_Problem to work on_
From the line that holds "sluge sakupljanja komunalnog otpada na" to the last line of the data, copy everything exactly; leave out all the rest.

Collected material Start Marker

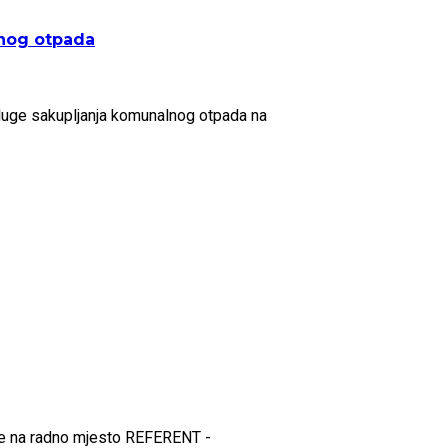
lnog otpada
sluge sakupljanja komunalnog otpada na
me na radno mjesto REFERENT -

Collected material End Marker

_Finished task_
sluge sakupljanja komunalnog otpada na
me na radno mjesto REFERENT -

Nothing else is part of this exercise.